Präsident Donald Trump erklärt die Welt. Foto: AFP.

Donald Trump liest vom Teleprompter ab und die Welt hört zu. Auf seine Rede zum Islam in Riad waren viele gespannt. Nein, er sprach nicht vom „radical islamic terrorism“, vielmehr pries er den Islam in ganz ungewohnten Tönen. Der Wolf hatte Kreide gefressen und sich den Schafspelz übergeworfen. Aber es war klar, dass Donald Trump nicht nach Saudi Arabien reisen würde, um dort seine offene Polterei fortzuführen. Er nutzte vielmehr die Möglichkeit vor dem saudischen Königshaus und Dutzenden von Präsidenten aus islamischen Ländern zu sprechen, um die Welt aufzuteilen – in gut und böse. Wer mit uns kämpft ist auf der guten Seite, wer gegen uns ist, wird die Konsequenzen tragen müssen. Vieles in dieser Ansprache erinnerte an George W. Bush aber auch an Barack Obama. Das reichte vom Handausstrecken bis zur Verteufelung des Gegners. Die „Axis of Evil“ 2017 besteht nun aus jenen, die den IS unterstützen, dem Iran und Nordkorea.

Was in dieser Rede und Trumps Besuch allerdings deutlich wurde, war die Neuausrichtung der amerikanischen Entwicklungspolitik. Zuvor schon hatte Trump massive Kürzungen in den Haushalten von USAID und State Department vorgeschlagen. Und dann fehlten Begriffe wie Menschenrechte, Fairness, humanitäre Intervention, Demokratisierung ganz in der Trumpschen Vorlesestunde. Vielmehr betonte Präsident Trump, dass er nicht gekommen sei, um anderen vorzuschreiben, wie sie zu denken und zu leben haben. Ein klares Signal in Saudi Arabien und vielen anderen islamischen Regimen: „Macht so weiter, wie bisher. Mich interessieren eure inneren Angelegenheiten nicht“.

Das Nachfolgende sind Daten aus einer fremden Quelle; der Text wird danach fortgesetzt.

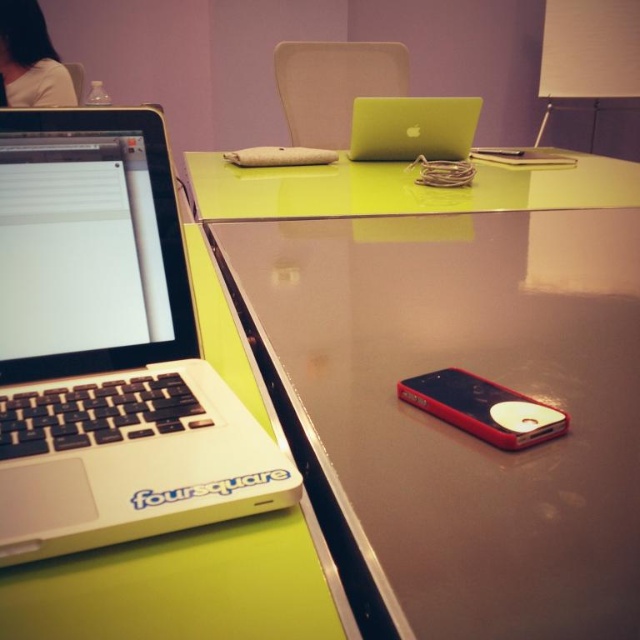 You are organizing the desk and need to place a new item between the matte white lampshade at upper right and the red plastic phone at lower right. Based on their current positions, which object should you place the item closer to if you want it to be nearer to the right edge of the desk?

The matte white lampshade at upper right is positioned on the right side of the red plastic phone at lower right. Therefore, placing the item closer to the matte white lampshade at upper right would make it nearer to the right edge of the desk.

You are a photographer setting up for a product shoot. You have a matte white lampshade at upper right and a camera. The camera is positioned to capture the scene on the desk. Given that the recommended distance between the lampshade and camera for optimal lighting is 10 feet, will the current setup work?

The matte white lampshade at upper right and camera are 11.31 feet apart from each other, which exceeds the recommended 10 feet distance. To achieve optimal lighting, the camera should be moved closer to the lampshade or the lampshade should be moved closer to the camera. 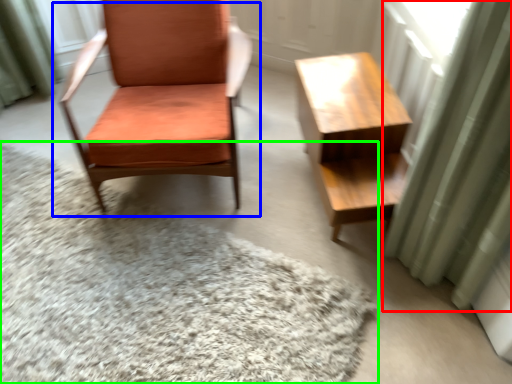 Question: Which object is the farthest from curtain (highlighted by a red box)? Choose among these: chair (highlighted by a blue box) or mat (highlighted by a green box).

Choices:
 (A) chair
 (B) mat

Answer: (A) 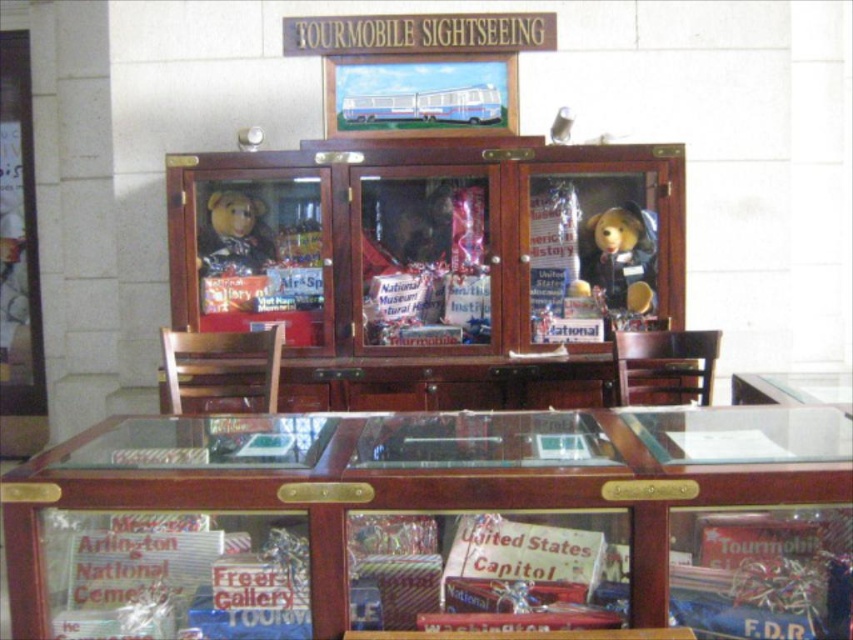 Does point (635, 314) come behind point (201, 237)?

That is False.

Is point (621, 230) closer to viewer compared to point (216, 189)?

Yes, it is in front of point (216, 189).

Find the location of a particular element. The image size is (853, 640). matte brown teddy bear at right is located at coordinates (619, 259).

Trump will fortan Staaten unterstützen, die den USA im Kampf gegen die Terrororganisation IS helfen. Das heißt, die Amerikaner wollen den Nahen Osten und Teile Afrikas mit gewaltigen Waffenlieferungen und Militärhilfen überziehen. Der 100 Milliarden Dollar Deal mit Saudi Arabien zeigt den Weg. Die notleidende jemenitische Bevölkerung, die Opfer der saudischen Bomben wurde, ist und wird, entlockt Donald Trump noch nicht einmal einen Seufzer. Die Militarisierung der Krisengebiete nimmt damit eine katastrophale Wende. Trump ist kein Friedenspräsident, auch wenn er, wie in Riad, großspurig vom Frieden in aller Welt spricht. In der saudischen Hauptstadt machte er deutlich, dass mit den „wunderschönen amerikanischen Waffen“ der Frieden herbeigebombt werden soll. Ein Frieden für die diktatorischen Machthaber im Kampf gegen Demokratie, Menschenrechte, Gleichberechtigung, Mitspracherecht, Anderssein.

Der amerikanische Präsident zeigte in Saudi Arabien sein wahres Gesicht. „America first“, „Jobs, Jobs, Jobs“, „Beautiful Deals“ – und das alles auf Kosten jener Menschen, die schon jetzt zu den Benachteiligten der Welt gehören. Trump ist nicht ohne Grund Milliardär geworden. Seine Dollargeilheit als Immobilienhai will er nun als US Präsident witerführen. Koste es was es wolle!